───── Data supplied

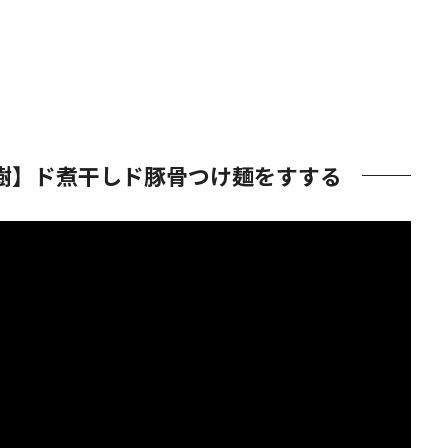
樹】ド煮干しド豚骨つけ麺をすする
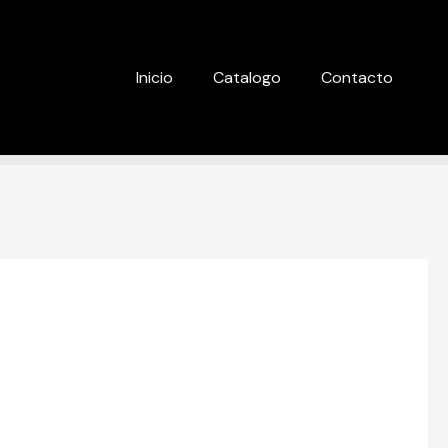
Inicio
Catalogo
Contacto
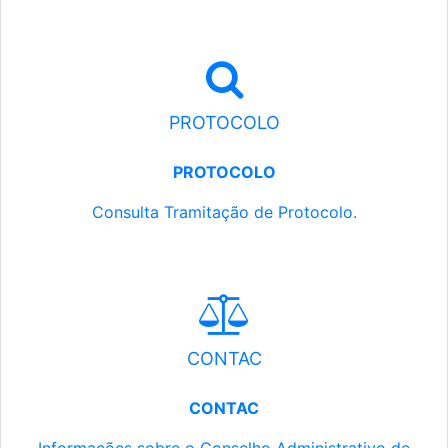
PROTOCOLO
PROTOCOLO
Consulta Tramitação de Protocolo.
CONTAC
CONTAC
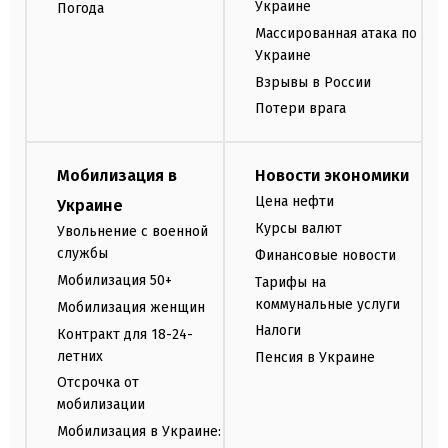
Украине
Погода
Массированная атака по
Украине
Взрывы в России
Потери врага
Мобилизация в
Новости экономики
Цена нефти
Украине
Курсы валют
Увольнение с военной
службы
Финансовые новости
Мобилизация 50+
Тарифы на
коммунальные услуги
Мобилизация женщин
Налоги
Контракт для 18-24-
летних
Пенсия в Украине
Отсрочка от
мобилизации
Мобилизация в Украине:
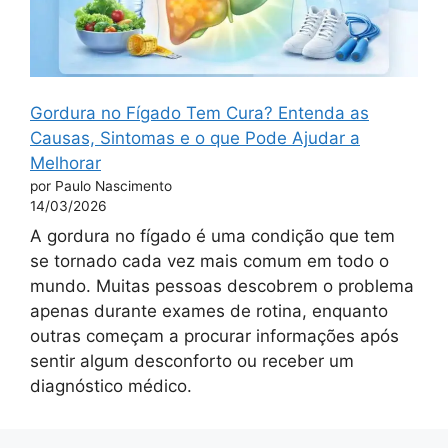
Gordura no Fígado Tem Cura? Entenda as
Causas, Sintomas e o que Pode Ajudar a
Melhorar
por Paulo Nascimento
14/03/2026
A gordura no fígado é uma condição que tem
se tornado cada vez mais comum em todo o
mundo. Muitas pessoas descobrem o problema
apenas durante exames de rotina, enquanto
outras começam a procurar informações após
sentir algum desconforto ou receber um
diagnóstico médico.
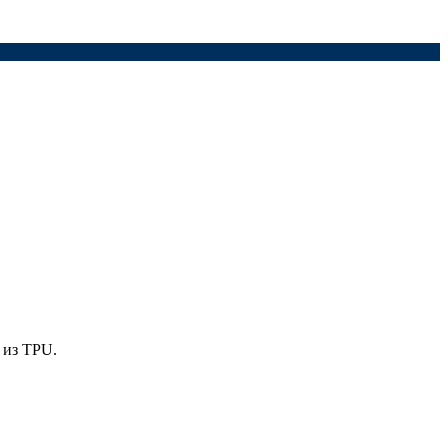
 из
TPU
.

──────────

■ **What you are asked to do**: Write out every entry above exactly, minus the pictures.

■ **Result for this exercise**:
樹】ド煮干しド豚骨つけ麺をすする
Inicio
Catalogo
Contacto
PROTOCOLO
PROTOCOLO
Consulta Tramitação de Protocolo.
CONTAC
CONTAC
Украине
Погода
Массированная атака по
Украине
Взрывы в России
Потери врага
Мобилизация в
Новости экономики
Цена нефти
Украине
Курсы валют
Увольнение с военной
службы
Финансовые новости
Мобилизация 50+
Тарифы на
коммунальные услуги
Мобилизация женщин
Налоги
Контракт для 18-24-
летних
Пенсия в Украине
Отсрочка от
мобилизации
Мобилизация в Украине:
Gordura no Fígado Tem Cura? Entenda as
Causas, Sintomas e o que Pode Ajudar a
Melhorar
por Paulo Nascimento
14/03/2026
A gordura no fígado é uma condição que tem
se tornado cada vez mais comum em todo o
mundo. Muitas pessoas descobrem o problema
apenas durante exames de rotina, enquanto
outras começam a procurar informações após
sentir algum desconforto ou receber um
diagnóstico médico.
 из
TPU
.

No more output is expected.